Since when is freedom jailed. Freedom to express who you truly are? Since when are all the Palestinians only Arabs? Since when is being Jewish a nationality? I last checked it was a religion. Since when have the Palestinians lost their identity and freedom to express that they are Palestinians? It is like telling a little boy, “don’t tell them your real name, or they will find out what we did to you, and then we will have to kick you out of your home again like we have kicked your parents”.
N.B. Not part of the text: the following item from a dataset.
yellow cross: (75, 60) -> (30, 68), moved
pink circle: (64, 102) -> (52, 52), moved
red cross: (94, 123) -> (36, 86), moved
And how much do you know about the Palestinians? They are Arabs from the Middle East living in a land that has been chopped up into many little scattered Israeli settlements. Practicing any religion, with the churches and the mosques lined one next to the other, even the synagogue were once lined next to them before their own people decided to isolate them and conquer. The Palestinians, both Christian popes and Muslim sheikhs walk side by side as they go to pray. The Palestinians, who make hummus for breakfast and mjadara for lunch and shakshuka for dinner. They listen to the sound of Arabian oud, and they smoke shesha during their free time. They are known to have great farmers, love everything organic and self-made, from olive trees, to cactus, fig and roses. Small carriages of ka’ek and zaatar, turkish coffee and tea with mint and lots of sugar. They love to play chess and bargees, welcoming every stranger and guest as they pass them by, friendly is within their nature. Warmth and security is what they like to transmit from their energy. And this is all just a glimpse of the Palestinians.

But today, what have the Israelis done to our Palestine? And what are they continuing to do? And how long will the world allow them to? When will it end?